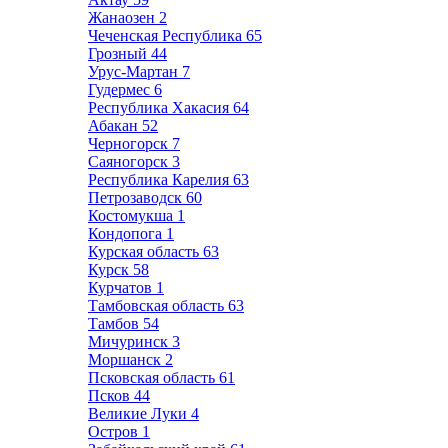
Жанаозен
2
Чеченская Республика
65
Грозный
44
Урус-Мартан
7
Гудермес
6
Республика Хакасия
64
Абакан
52
Черногорск
7
Саяногорск
3
Республика Карелия
63
Петрозаводск
60
Костомукша
1
Кондопога
1
Курская область
63
Курск
58
Курчатов
1
Тамбовская область
63
Тамбов
54
Мичуринск
3
Моршанск
2
Псковская область
61
Псков
44
Великие Луки
4
Остров
1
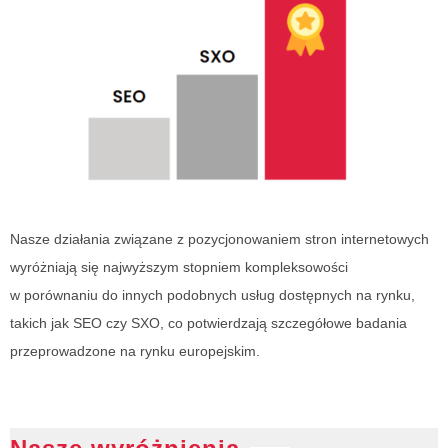
Nasze działania związane z pozycjonowaniem stron internetowych
wyróżniają się najwyższym stopniem kompleksowości
w porównaniu do innych podobnych usług dostępnych na rynku,
takich jak SEO czy SXO, co potwierdzają szczegółowe badania
przeprowadzone na rynku europejskim.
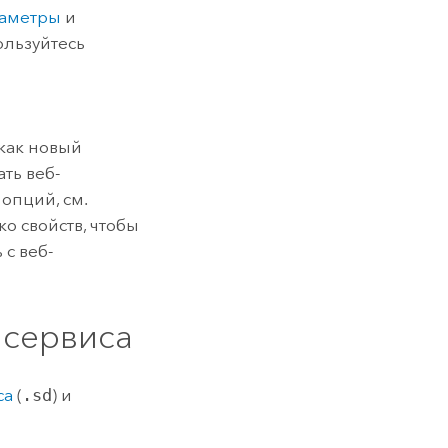
раметры
и
ользуйтесь
как новый
ть веб-
опций, см.
ко свойств, чтобы
 с веб-
 сервиса
са
(
.sd
) и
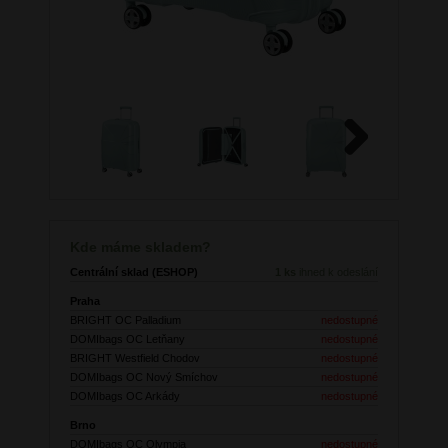
Next
Kde máme skladem?
Centrální sklad (ESHOP)
1 ks
ihned k odeslání
Praha
BRIGHT OC Palladium
nedostupné
DOMIbags OC Letňany
nedostupné
BRIGHT Westfield Chodov
nedostupné
DOMIbags OC Nový Smíchov
nedostupné
DOMIbags OC Arkády
nedostupné
Brno
DOMIbags OC Olympia
nedostupné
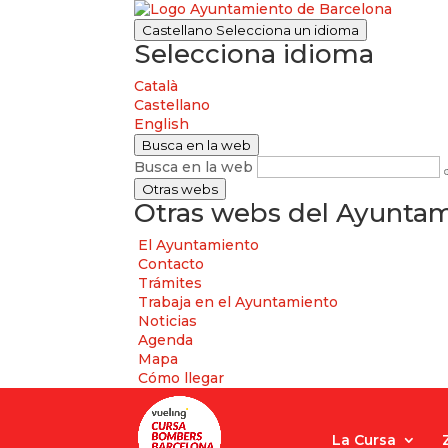
Castellano
Selecciona un idioma
Selecciona idioma
Català
Castellano
English
Busca en la web
Busca en la web
Otras webs
Otras webs del Ayuntam
El Ayuntamiento
Contacto
Trámites
Trabaja en el Ayuntamiento
Noticias
Agenda
Mapa
Cómo llegar
La Cursa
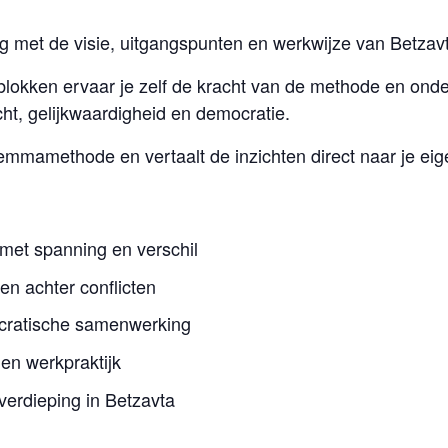
 met de visie, uitgangspunten en werkwijze van Betzav
blokken ervaar je zelf de kracht van de methode en ond
acht, gelijkwaardigheid en democratie.
lemmamethode en vertaalt de inzichten direct naar je eig
met spanning en verschil
en achter conflicten
cratische samenwerking
en werkpraktijk
verdieping in Betzavta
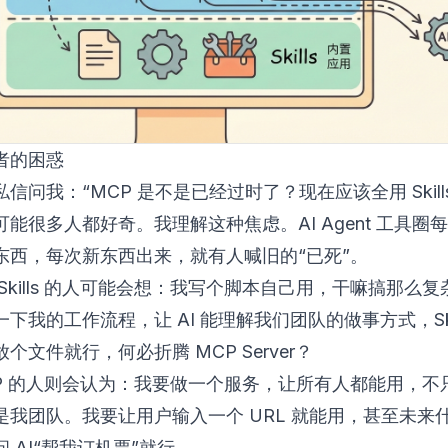
者的困惑
信问我：“MCP 是不是已经过时了？现在应该全用 Skill
能很多人都好奇。我理解这种焦虑。AI Agent 工具圈
东西，每次新东西出来，就有人喊旧的“已死”。
Skills 的人可能会想：我写个脚本自己用，干嘛搞那么
下我的工作流程，让 AI 能理解我们团队的做事方式，Skil
个文件就行，何必折腾 MCP Server？
CP 的人则会认为：我要做一个服务，让所有人都能用，不
是我团队。我要让用户输入一个 URL 就能用，甚至未来
 AI“帮我订机票”就行。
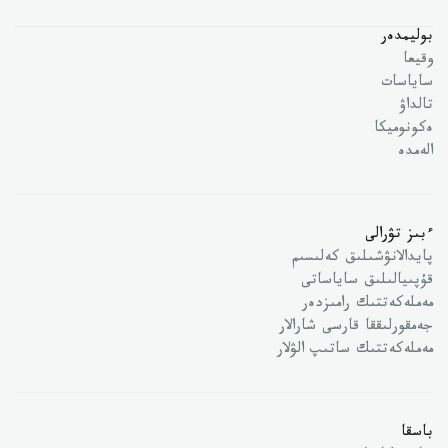
بوليمدەر
وقيعا
ساياسات
تالداۋ
ەكونوميكا
الەمدە
ءبىز تۋرالى
پايدالانۋشىلىق كەلىسىم
قۇپىيالىلىق ساياساتى
مەملەكەتتىك رامىزدەر
جەمقورلىققا قارسى شارالار
مەملەكەتتىك ساتىپ الۋلار
باسقا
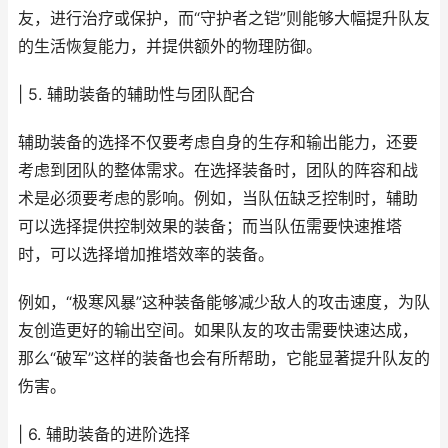
友，进行治疗或保护，而“守护者之铠”则能够大幅提升队友
的生活恢复能力，并提供额外的物理防御。
| 5. 辅助装备的辅助性与团队配合
辅助装备的选择不仅要考虑自身的生存和输出能力，还要
考虑到团队的整体需求。在选择装备时，团队的阵容和战
术是必须要考虑的影响。例如，当队伍缺乏控制时，辅助
可以选择提供控制效果的装备；而当队伍需要快速推塔
时，可以选择增加推塔效率的装备。
例如，“极寒风暴”这种装备能够减少敌人的攻击速度，为队
友创造更好的输出空间。如果队友的攻击需要快速达成，
那么“破军”这样的装备也会有所帮助，它能显著提升队友的
伤害。
| 6. 辅助装备的进阶选择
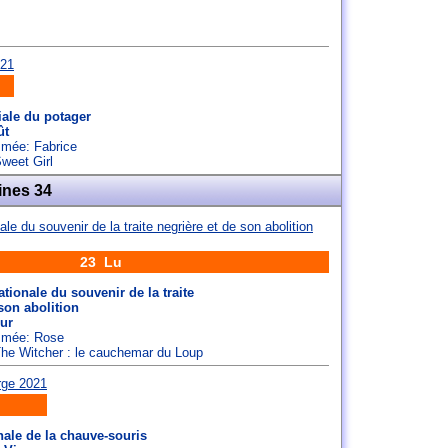
ale du potager
ût
ommée:
Fabrice
Sweet Girl
ines 34
23 Lu
tionale du souvenir de la traite
son abolition
our
ommée:
Rose
 The Witcher : le cauchemar du Loup
nale de la chauve-souris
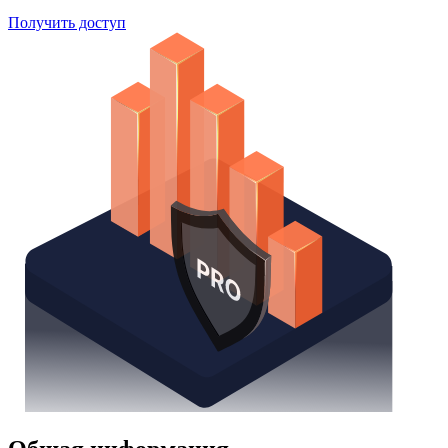
Получить доступ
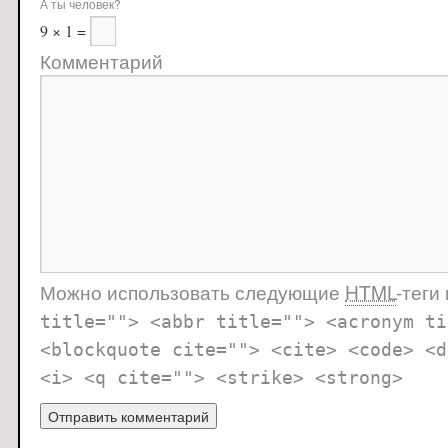
А ты человек?
9 × 1 =
Комментарий
Можно использовать следующие
HTML
-теги
title=""> <abbr title=""> <acronym ti
<blockquote cite=""> <cite> <code> <d
<i> <q cite=""> <strike> <strong>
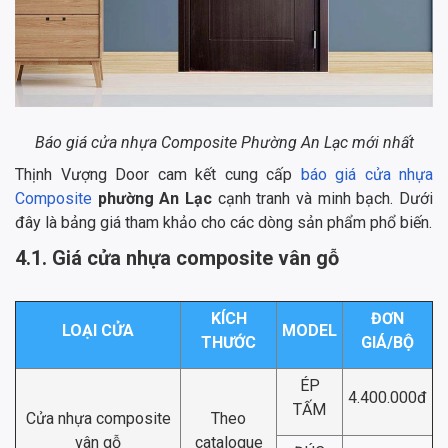
Báo giá cửa nhựa Composite Phường An Lạc mới nhất
Thịnh Vượng Door cam kết cung cấp
báo giá cửa nhựa
Composite
phường An Lạc
cạnh tranh và minh bạch. Dưới
đây là bảng giá tham khảo cho các dòng sản phẩm phổ biến.
4.1. Giá cửa nhựa composite vân gỗ
KÍCH
ĐƠN
LOẠI CỬA
MODEL
THƯỚC
GIÁ/BỘ
ÉP
4.400.000đ
TẤM
Cửa nhựa composite
Theo
vân gỗ
catalogue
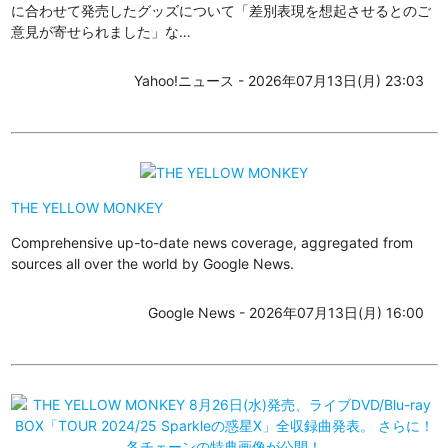
に合わせて発売したグッズについて「差別表現を想起させるとのご
意見が寄せられました」な…
Yahoo!ニュース - 2026年07月13日(月) 23:03
THE YELLOW MONKEY
Comprehensive up-to-date news coverage, aggregated from
sources all over the world by Google News.
Google News - 2026年07月13日(月) 16:00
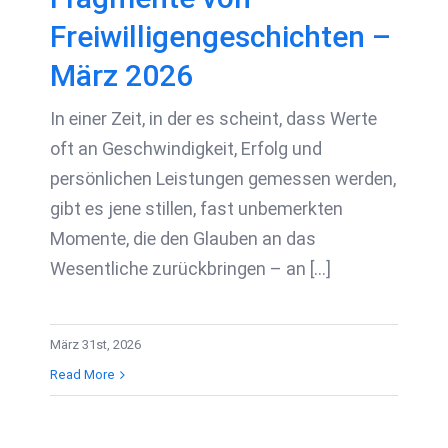
Freiwilligengeschichten –
März 2026
In einer Zeit, in der es scheint, dass Werte
oft an Geschwindigkeit, Erfolg und
persönlichen Leistungen gemessen werden,
gibt es jene stillen, fast unbemerkten
Momente, die den Glauben an das
Wesentliche zurückbringen – an [...]
März 31st, 2026
Read More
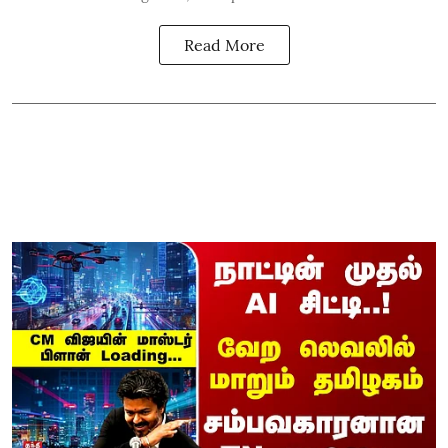
Read More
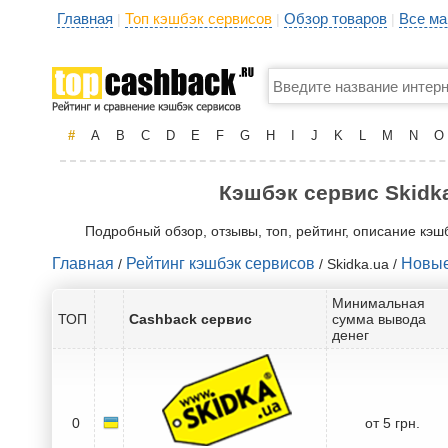
Главная
Топ кэшбэк сервисов
Обзор товаров
Все ма
|
|
|
#
A
B
C
D
E
F
G
H
I
J
K
L
M
N
O
Кэшбэк сервис Skidka
Подробный обзор, отзывы, топ, рейтинг, описание кэш
Главная
Рейтинг кэшбэк сервисов
Новые
/
/ Skidka.ua /
Минимальная
ТОП
Cashback сервис
сумма вывода
денег
0
от 5 грн.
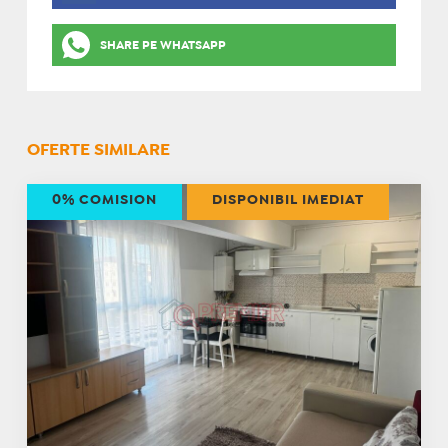
SHARE PE WHATSAPP
OFERTE SIMILARE
0% COMISION
DISPONIBIL IMEDIAT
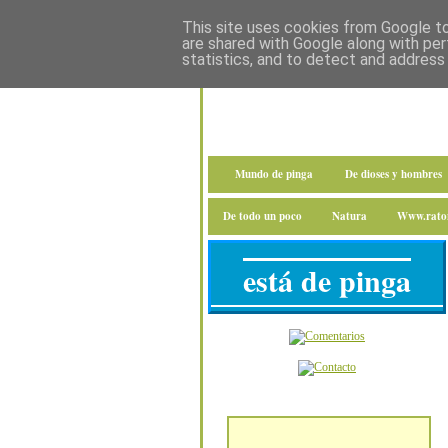
This site uses cookies from Google to 
are shared with Google along with per
statistics, and to detect and address
Mundo de pinga
De dioses y hombres
De todo un poco
Natura
Www.raton
está de pinga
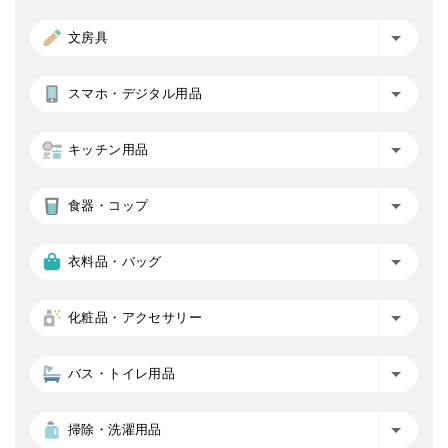
文房具
スマホ・デジタル用品
キッチン用品
食器・コップ
衣料品・バッグ
化粧品・アクセサリー
バス・トイレ用品
掃除・洗濯用品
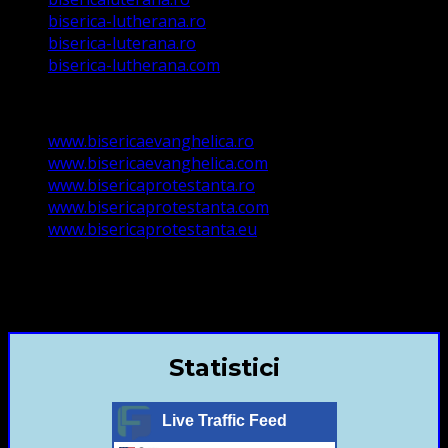
biserica-lutherana.ro
biserica-luterana.ro
biserica-lutherana.com
www.bisericaevanghelica.ro
www.bisericaevanghelica.com
www.bisericaprotestanta.ro
www.bisericaprotestanta.com
www.bisericaprotestanta.eu
contact@bisericaevanghelica.com
+40720435515 Marius Leontiuc
Statistici
Live Traffic Feed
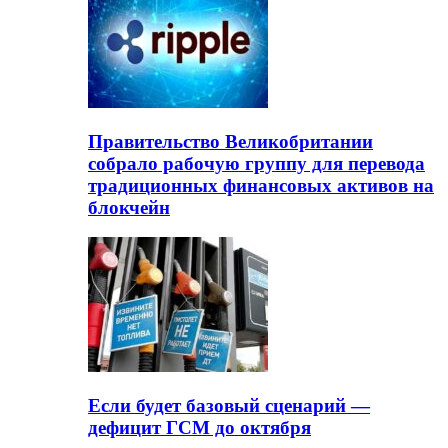
Правительство Великобритании
собрало рабочую группу для перевода
традиционных финансовых активов на
блокчейн
Если будет базовый сценарий —
дефицит ГСМ до октября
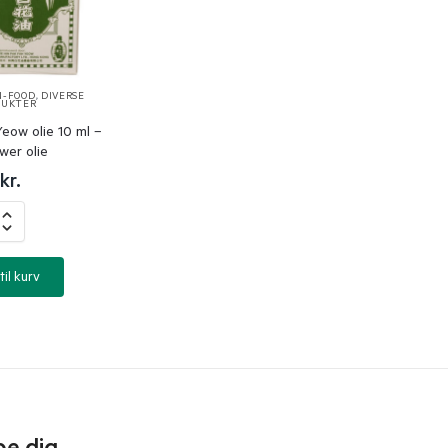
N-FOOD
,
DIVERSE
DUKTER
eow olie 10 ml –
wer olie
kr.
til kurv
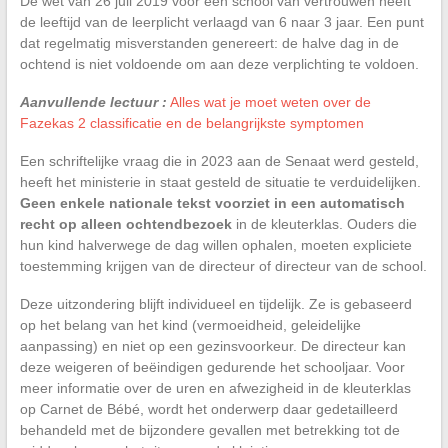
De wet van 26 juli 2019 voor een school van vertrouwen heeft
de leeftijd van de leerplicht verlaagd van 6 naar 3 jaar. Een punt
dat regelmatig misverstanden genereert: de halve dag in de
ochtend is niet voldoende om aan deze verplichting te voldoen.
Aanvullende lectuur :
Alles wat je moet weten over de
Fazekas 2 classificatie en de belangrijkste symptomen
Een schriftelijke vraag die in 2023 aan de Senaat werd gesteld,
heeft het ministerie in staat gesteld de situatie te verduidelijken.
Geen enkele nationale tekst voorziet in een automatisch
recht op alleen ochtendbezoek
in de kleuterklas. Ouders die
hun kind halverwege de dag willen ophalen, moeten expliciete
toestemming krijgen van de directeur of directeur van de school.
Deze uitzondering blijft individueel en tijdelijk. Ze is gebaseerd
op het belang van het kind (vermoeidheid, geleidelijke
aanpassing) en niet op een gezinsvoorkeur. De directeur kan
deze weigeren of beëindigen gedurende het schooljaar. Voor
meer informatie over de uren en afwezigheid in de kleuterklas
op Carnet de Bébé, wordt het onderwerp daar gedetailleerd
behandeld met de bijzondere gevallen met betrekking tot de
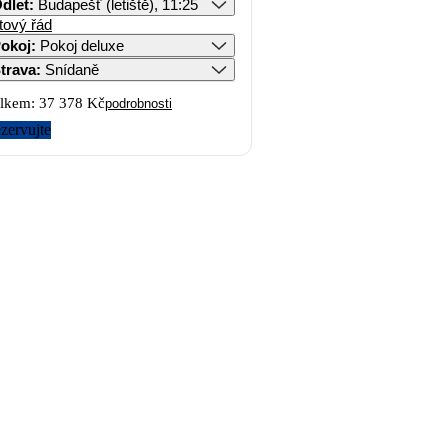
dlet
:
Budapešť (letiště), 11:25
tový řád
okoj
:
Pokoj deluxe
trava
:
Snídaně
lkem:
37 378 Kč
podrobnosti
zervujte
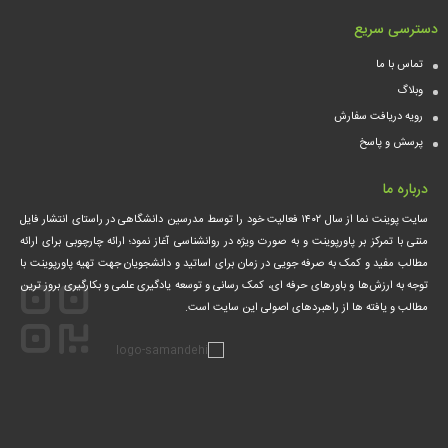
دسترسی سریع
تماس با ما
وبلاگ
رویه دریافت سفارش
پرسش و پاسخ
درباره ما
سایت پوینت نما از سال ۱۴۰۲ فعالیت خود را توسط مدرسین دانشگاهی در راستای انتشار فایل
متنی با تمرکز بر پاورپوینت و به صورت ویژه در روانشناسی آغاز نمود؛ ارائه چارچوبی برای ارائه
مطالب مفید و کمک‌ به صرفه جویی در زمان برای اساتید و دانشجویان جهت تهیه پاورپوینت با
توجه به ارزش‌ها و باورهای حرفه ای، کمک‌ رسانی و توسعه یادگیری علمی و بکارگیری بروز ترین
مطالب و یافته ها از راهبردهای اصولی این سایت است.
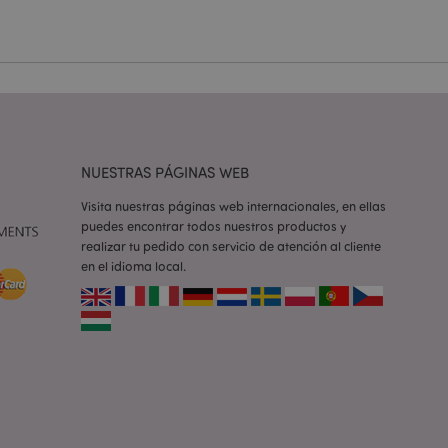
e una cookie
ando se ejecuta
 análisis de riesgo.
ilitar el
 contenido en el
inas se carguen más
NUESTRAS PÁGINAS WEB
ilitar el
 contenido en el
Visita nuestras páginas web internacionales, en ellas
inas se carguen más
puedes encontrar todos nuestros productos y
realizar tu pedido con servicio de atención al cliente
ilitar el
en el idioma local.
 contenido en el
inas se carguen más
iones basadas en el
ntificador de
iliza para mantener
suario.
generado al azar,
e ser específico del
o es mantener un
para un usuario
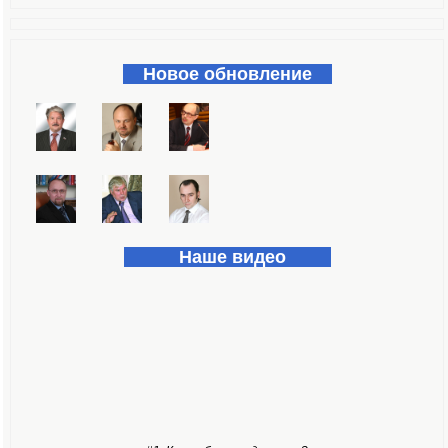
Форма поиска
Новое обновление
Наше видео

+--

Problem statement:
All lines above in which the word "idioma" occurs should be identified and copied.

Result of this task:
Selecciona un idioma
Selecciona idioma
en el idioma local.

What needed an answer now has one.